Rose C, Waksal H, Goldstein N I
Department of Immunology/Monoclonal Antibodies, ImClone Systems Inc., New York, New York 10014.
Hybridoma. 1994 Jun;13(3):221-7. doi: 10.1089/hyb.1994.13.221.
Small cell lung carcinoma (SCLC) represents about 25% of all lung cancers. Human SCLC shows neuroendocrine features such as the production of neural peptide hormones, marker enzymes and neurosecretory granules, and the expression of neural cell adhesion molecules (NCAMs). Although SCLC is sensitive to both chemotherapy and radiation, prognosis remains poor due to the appearance of post-treatment chemo- and radioresistant variants. Monoclonal antibodies (MAbs) have been developed that bind to SCLC tumor antigens. We have used similar technology to define another SCLC marker designated gP94/115. The MAb CR101 binds to a highly glycosylated, cell-surface antigen associated with SCLC. In vitro expression of the antigen appears to be restricted to cell lines of SCLC origin. Enzymatic removal of the sugars resolves the antigen into two proteins of 94 and 115 kD by sodium dodecyl sulfate-polyacrylamide gel electrophoresis (SDS-PAGE). Fluorescence-activated cell sorting (FACS) analysis confirms the antibody's specificity. These results indicate that CR101 may recognize a novel protein expressed by SCLC.

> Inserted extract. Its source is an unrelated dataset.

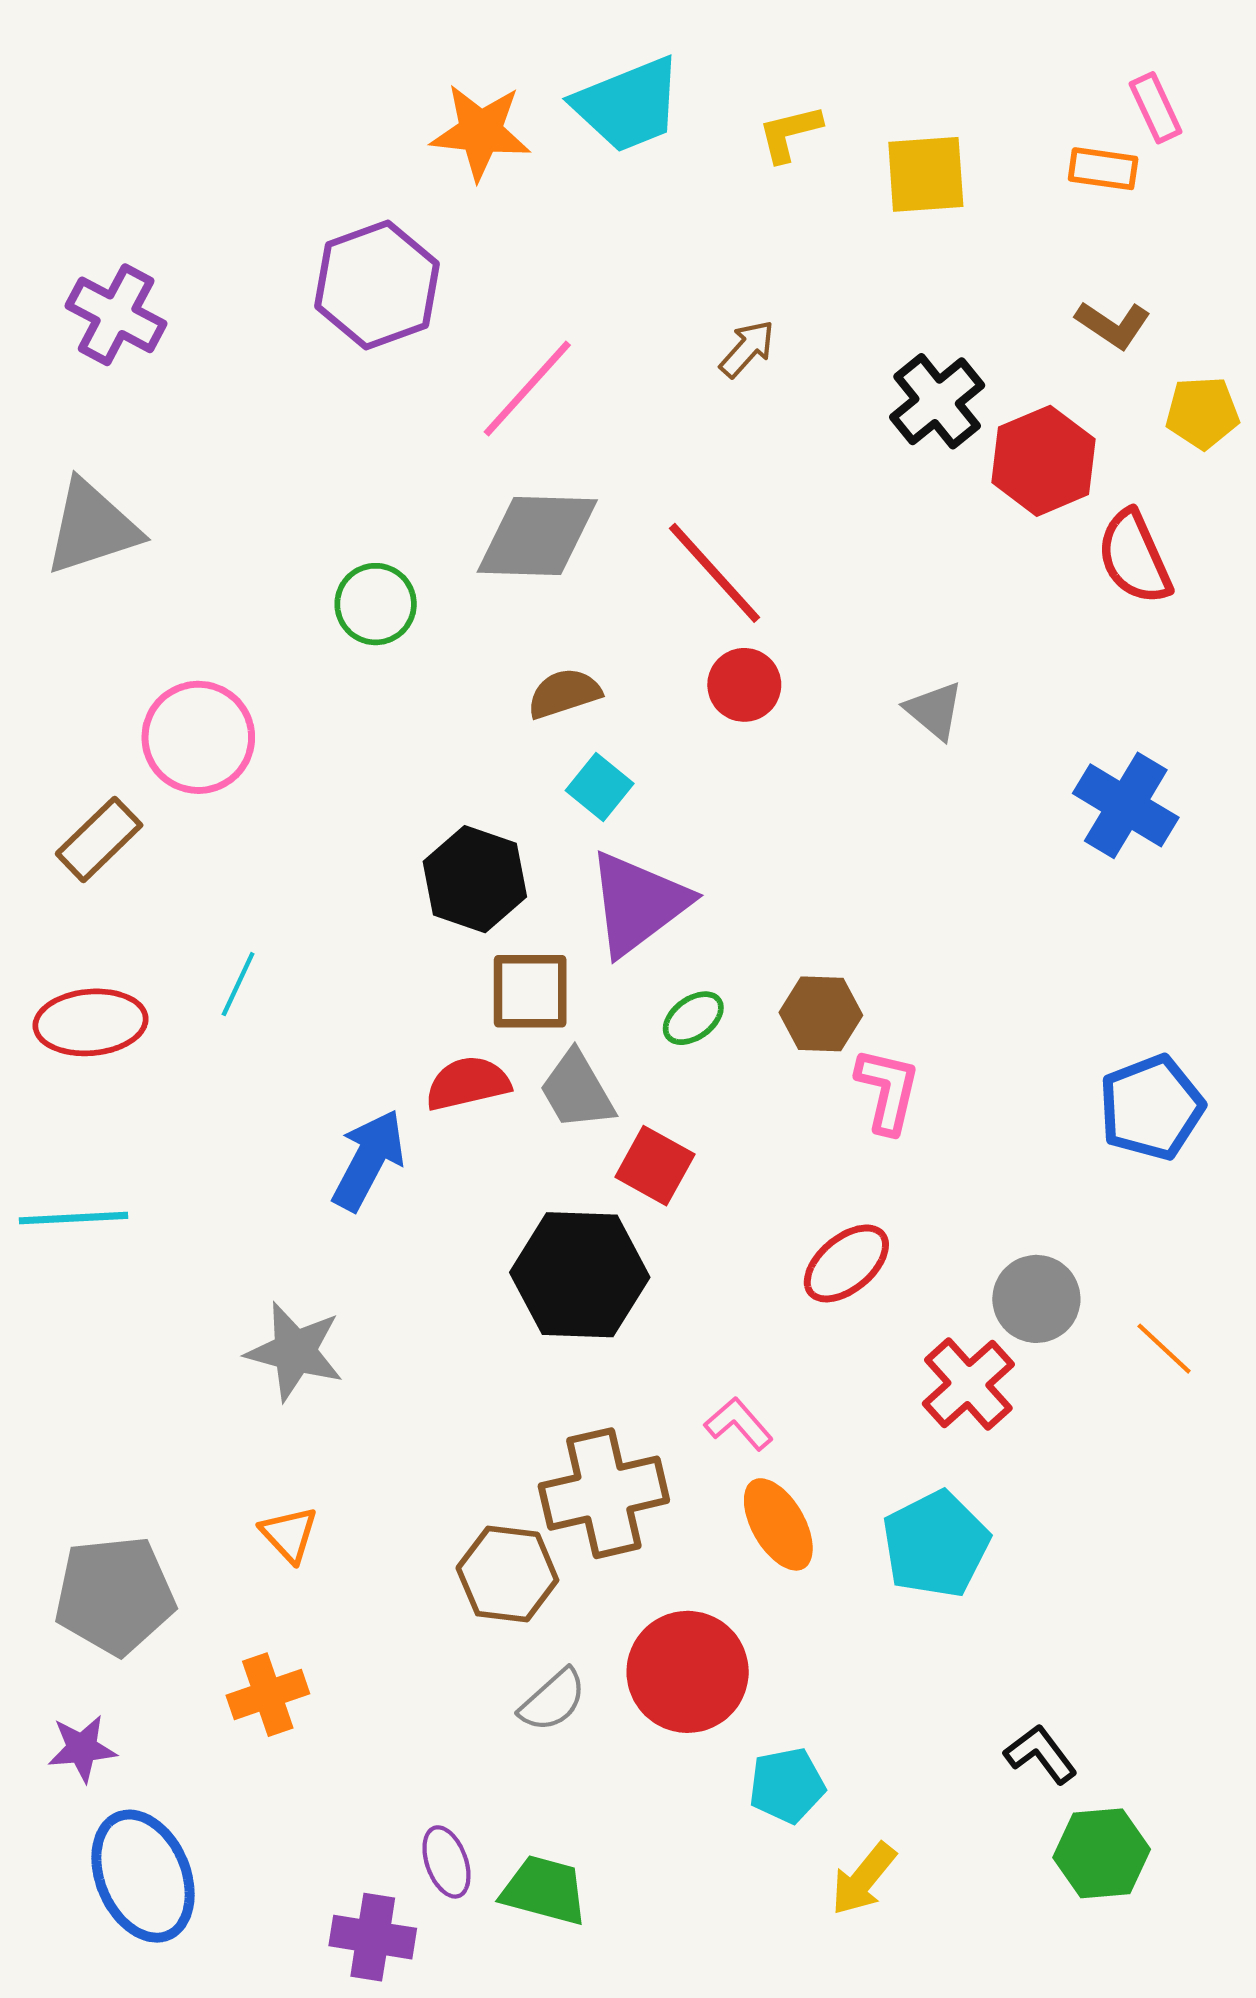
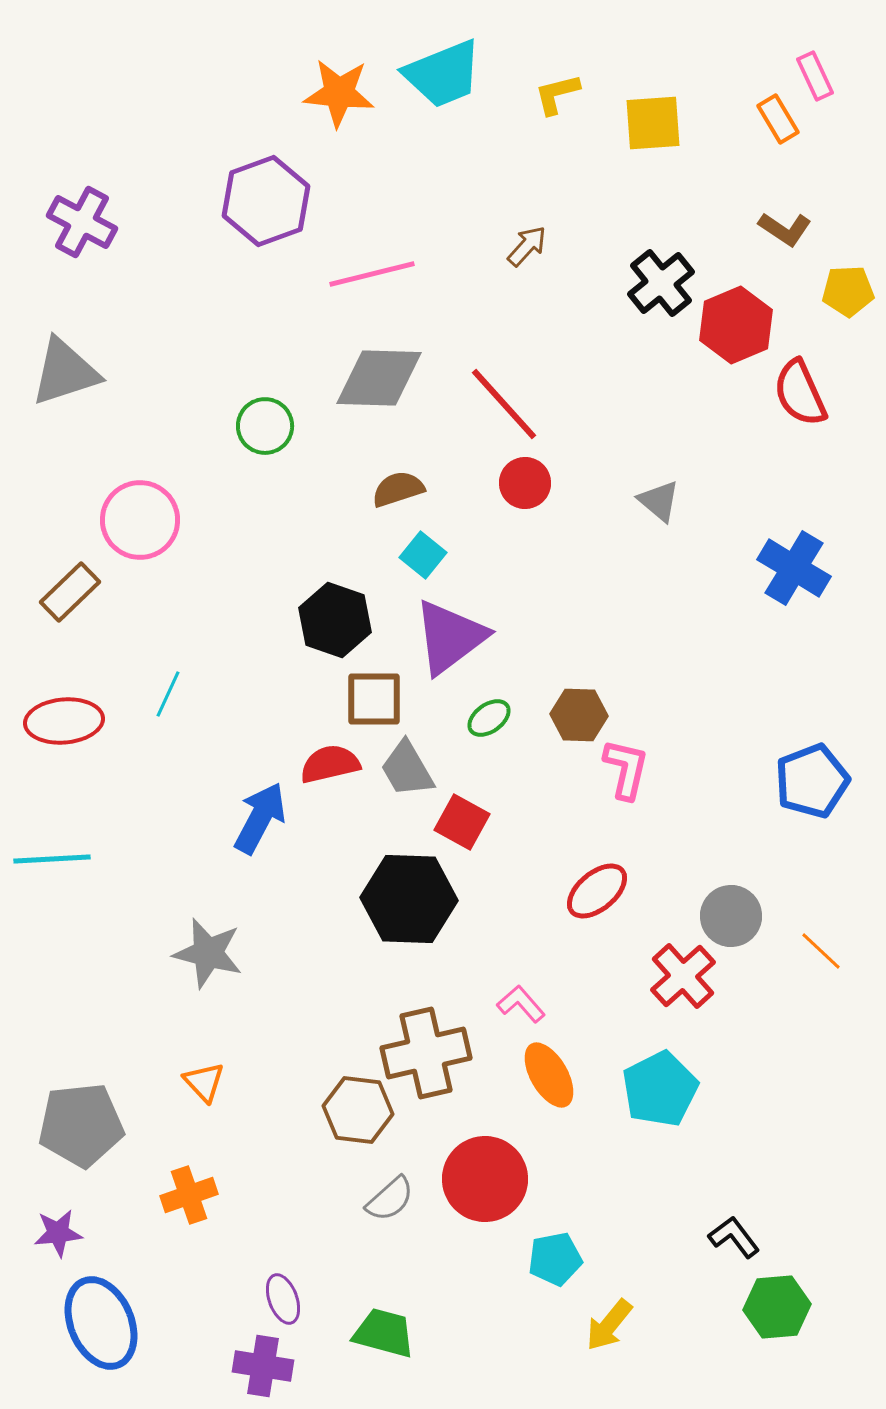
orange rectangle: (1103, 169) -> (778, 119), turned 51
pink line: (527, 389) -> (372, 274), turned 34
purple ellipse: (446, 1862) -> (283, 1299), moved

小细胞肺癌(SCLC)约占所有肺癌的25%。人类小细胞肺癌表现出神经内分泌特征,如神经肽激素、标记酶和神经分泌颗粒的产生,以及神经细胞黏附分子(NCAM)的表达。尽管小细胞肺癌对化疗和放疗均敏感,但由于治疗后出现化疗和放疗抗性变体,其预后仍然很差。已经开发出了与小细胞肺癌肿瘤抗原结合的单克隆抗体(MAb)。我们使用了类似的技术来确定另一种名为gP94/115的小细胞肺癌标志物。单克隆抗体CR101与一种与小细胞肺癌相关的高度糖基化的细胞表面抗原结合。该抗原的体外表达似乎仅限于小细胞肺癌来源的细胞系。通过十二烷基硫酸钠-聚丙烯酰胺凝胶电泳(SDS-PAGE),酶法去除糖类可将该抗原分解为94 kD和115 kD的两种蛋白质。荧光激活细胞分选(FACS)分析证实了该抗体的特异性。这些结果表明,CR101可能识别一种由小细胞肺癌表达的新型蛋白质。